Nintendo Reportedly Revising Switch 2 for EU With User-Replaceable Batteries
Nintendo's Switch 2 currently ships with a battery glued in place — the EU is about to make that illegal, and a hardware revision is reportedly already in the works.

The Switch 2 you bought at launch has a glued-in battery. That detail, reported by The Verge citing an iFixit teardown, is exactly why Nintendo is reportedly engineering a whole new version of the hardware for Europe. According to Nikkei, Nintendo is working on a new Switch 2 revision to comply with European Union rules around the ability for owners to replace batteries in consumer electronics themselves.
The driver is Regulation (EU) 2023/1542, which states that "any natural or legal person that places on the market products incorporating portable batteries shall ensure that those batteries are readily removable and replaceable by the end-user at any time during the lifetime of the product." Although the law was passed in 2023, the removable battery clause does not take effect until February 18, 2027.
The current Switch 2 does not fit that description: an iFixit teardown found the battery is aggressively glued in and requires pry tools plus isopropyl alcohol for removal, which explains why a separate EU revision may be necessary if Nintendo wants to keep the current internal layout elsewhere.
The change will also affect the Joy-Cons, making it easier for users to replace the batteries on the console and its controllers without needing special tools, solvents, or other materials, at least in the EU. Per the Nikkei report, the revised model will arrive "soon," though no exact release date has been confirmed.

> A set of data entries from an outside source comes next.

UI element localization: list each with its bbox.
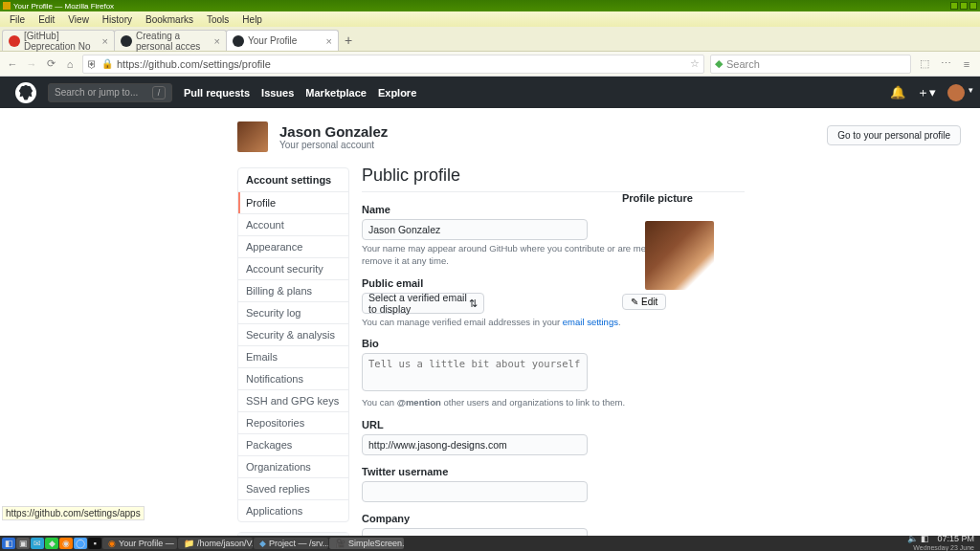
shield-icon: ⛨ xyxy=(87,58,98,70)
close-button[interactable] xyxy=(969,2,977,10)
menubar: File Edit View History Bookmarks Tools H… xyxy=(0,11,980,27)
page-content: Jason Gonzalez Your personal account Go … xyxy=(0,108,980,536)
tab-strip: [GitHub] Deprecation No × Creating a per… xyxy=(0,27,980,52)
task-files[interactable]: 📁/home/jason/V... xyxy=(178,538,253,549)
url-bar: ← → ⟳ ⌂ ⛨ 🔒 https://github.com/settings/… xyxy=(0,52,980,77)
task-firefox[interactable]: ◉Your Profile — ... xyxy=(102,538,177,549)
user-avatar-menu[interactable] xyxy=(947,84,965,101)
sidebar-item-apps[interactable]: Applications xyxy=(238,499,348,521)
tab-label: Your Profile xyxy=(248,35,297,46)
bio-note: You can @mention other users and organiz… xyxy=(362,397,745,409)
menu-file[interactable]: File xyxy=(4,14,31,25)
sidebar-item-securitylog[interactable]: Security log xyxy=(238,301,348,323)
sidebar-item-appearance[interactable]: Appearance xyxy=(238,235,348,257)
menu-history[interactable]: History xyxy=(97,14,138,25)
bio-input[interactable] xyxy=(362,353,588,391)
avatar xyxy=(237,121,268,152)
address-bar[interactable]: ⛨ 🔒 https://github.com/settings/profile … xyxy=(82,55,704,74)
name-input[interactable] xyxy=(362,219,588,240)
browser-search[interactable]: ◆ Search xyxy=(710,55,911,74)
sidebar-item-replies[interactable]: Saved replies xyxy=(238,477,348,499)
sidebar-item-repos[interactable]: Repositories xyxy=(238,411,348,433)
tab-0[interactable]: [GitHub] Deprecation No × xyxy=(2,30,115,51)
start-menu[interactable]: ◧ xyxy=(2,538,15,549)
menu-edit[interactable]: Edit xyxy=(33,14,60,25)
nav-pulls[interactable]: Pull requests xyxy=(184,87,250,99)
terminal-launcher[interactable]: ▪ xyxy=(88,538,101,549)
close-icon[interactable]: × xyxy=(326,35,332,47)
sidebar-item-analysis[interactable]: Security & analysis xyxy=(238,323,348,345)
sidebar-item-security[interactable]: Account security xyxy=(238,257,348,279)
sidebar-header-developer[interactable]: Developer settings xyxy=(238,533,348,536)
tray-icon[interactable]: ◆ xyxy=(45,538,58,549)
new-tab-button[interactable]: + xyxy=(338,30,359,51)
tab-1[interactable]: Creating a personal acces × xyxy=(114,30,227,51)
profile-picture xyxy=(645,221,714,290)
menu-help[interactable]: Help xyxy=(236,14,268,25)
extensions-icon[interactable]: ⋯ xyxy=(938,57,953,70)
url-label: URL xyxy=(362,419,745,430)
tab-2[interactable]: Your Profile × xyxy=(226,30,339,51)
tray-icon[interactable]: ✉ xyxy=(31,538,44,549)
search-icon: ◆ xyxy=(715,57,723,70)
star-icon[interactable]: ☆ xyxy=(690,57,700,70)
sidebar-item-emails[interactable]: Emails xyxy=(238,345,348,367)
menu-bookmarks[interactable]: Bookmarks xyxy=(140,14,199,25)
github-icon xyxy=(121,35,132,47)
user-name: Jason Gonzalez xyxy=(279,123,388,140)
reload-button[interactable]: ⟳ xyxy=(44,57,57,71)
max-button[interactable] xyxy=(960,2,968,10)
user-subtitle: Your personal account xyxy=(279,140,388,150)
sidebar-item-orgs[interactable]: Organizations xyxy=(238,455,348,477)
save-page-icon[interactable]: ⬚ xyxy=(917,57,932,70)
firefox-launcher[interactable]: ◉ xyxy=(59,538,73,549)
sidebar-item-billing[interactable]: Billing & plans xyxy=(238,279,348,301)
company-input[interactable] xyxy=(362,528,588,536)
app-icon xyxy=(3,2,11,10)
nav-explore[interactable]: Explore xyxy=(378,87,416,99)
tray-icon[interactable]: ◯ xyxy=(74,538,87,549)
tray-icon[interactable]: ▣ xyxy=(16,538,30,549)
taskbar: ◧ ▣ ✉ ◆ ◉ ◯ ▪ ◉Your Profile — ... 📁/home… xyxy=(0,536,980,551)
github-logo[interactable] xyxy=(15,82,36,103)
twitter-input[interactable] xyxy=(362,481,588,502)
close-icon[interactable]: × xyxy=(102,35,108,47)
picture-label: Profile picture xyxy=(622,192,737,204)
tab-label: Creating a personal acces xyxy=(136,31,211,52)
sidebar-item-ssh[interactable]: SSH and GPG keys xyxy=(238,389,348,411)
min-button[interactable] xyxy=(950,2,958,10)
sidebar-item-profile[interactable]: Profile xyxy=(238,191,348,213)
gh-search-placeholder: Search or jump to... xyxy=(55,87,138,98)
email-select[interactable]: Select a verified email to display ⇅ xyxy=(362,293,484,314)
close-icon[interactable]: × xyxy=(214,35,220,47)
forward-button[interactable]: → xyxy=(25,57,38,71)
edit-picture-button[interactable]: ✎ Edit xyxy=(622,294,666,310)
goto-profile-button[interactable]: Go to your personal profile xyxy=(827,125,961,145)
menu-tools[interactable]: Tools xyxy=(201,14,234,25)
sidebar-item-packages[interactable]: Packages xyxy=(238,433,348,455)
email-note: You can manage verified email addresses … xyxy=(362,317,745,329)
taskbar-clock[interactable]: 🔈 ◧ 07:15 PM Wednesday 23 June xyxy=(907,535,978,551)
settings-sidebar: Account settings Profile Account Appeara… xyxy=(237,167,349,536)
home-button[interactable]: ⌂ xyxy=(63,57,77,71)
menu-view[interactable]: View xyxy=(62,14,95,25)
slash-key-hint: / xyxy=(152,86,166,99)
back-button[interactable]: ← xyxy=(6,57,19,71)
github-search[interactable]: Search or jump to... / xyxy=(48,83,172,102)
hamburger-icon[interactable]: ≡ xyxy=(959,58,974,70)
email-settings-link[interactable]: email settings xyxy=(563,317,618,327)
nav-marketplace[interactable]: Marketplace xyxy=(305,87,367,99)
nav-issues[interactable]: Issues xyxy=(261,87,294,99)
sidebar-item-notifications[interactable]: Notifications xyxy=(238,367,348,389)
task-editor[interactable]: ◆Project — /srv... xyxy=(254,538,328,549)
bio-label: Bio xyxy=(362,338,745,349)
page-head: Jason Gonzalez Your personal account xyxy=(237,121,388,152)
bell-icon[interactable]: 🔔 xyxy=(890,85,905,99)
chevron-updown-icon: ⇅ xyxy=(469,298,478,309)
sidebar-item-account[interactable]: Account xyxy=(238,213,348,235)
task-recorder[interactable]: 🎥SimpleScreen... xyxy=(329,538,404,549)
github-nav: Pull requests Issues Marketplace Explore xyxy=(184,87,416,99)
url-input[interactable] xyxy=(362,434,588,455)
sidebar-header-account: Account settings xyxy=(238,168,348,191)
plus-icon[interactable]: ＋▾ xyxy=(917,84,936,101)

Nikkei says the plan will so far go into effect only in the EU to satisfy these requirements, but that Nintendo may also implement it similarly in Japan and the US if consumer right-to-repair awareness or parallel legislation demands it.
The European Battery Regulation requires by 2027 that portable batteries in consumer products be user-replaceable, meaning this revised Switch 2 model would make it possible for consumers to safely remove and replace the internal lithium-ion battery in the console, making it easier and more affordable to address battery degradation or damage without resorting to costly repairs or replacing the entire unit. The regulation also requires manufacturers to provide instructions and safety information, and sets EU waste collection targets of 63% of portable battery waste by end of 2027, rising to 73% by end of 2030.

The EU regulation is not limited to gaming handhelds; it is expected to affect nearly every portable battery-powered device, including smartphones, laptops, earbuds, and headphones. Other companies have already started responding, with Sony making it easier to replace the batteries on its DualSense controllers. Nintendo would not be the first to ship a region-exclusive battery revision: FujiFilm's Instax Mini Link 3 already offers a user-replaceable NP-70S battery, but only for European buyers.
Questions remain about what happens to the millions of Switch 2 units already in Europe and how these changes might interact with existing warranty terms, and so far Nintendo has not made any comment to reporting outlets. The exact technical approach, whether that means a removable back panel, new screws replacing adhesive, or a modular battery design, has not been disclosed.
The reaction from players has been equal parts relief and frustration that it took regulatory pressure to get here. Nintendo Life commenter ElkinFencer10 put it bluntly: "This seriously should have been a feature since the initial launch of the Switch. Let me replace/upgrade the battery like you could with the 3DS and Wii U gamepad." Corsich agreed, pointing out that the original 3DS "battery replacement is as simple as possible - just unscrew the lid and replace. No glue or special tools aside from a screwdriver."
It is unclear why Nintendo did not build the Switch 2 with a removable battery from the start, especially given that Europe is its second-largest market after the United States. Whether the company treats this as a Europe-only compliance measure or a quiet signal of where all Switch 2 hardware is eventually headed remains to be seen.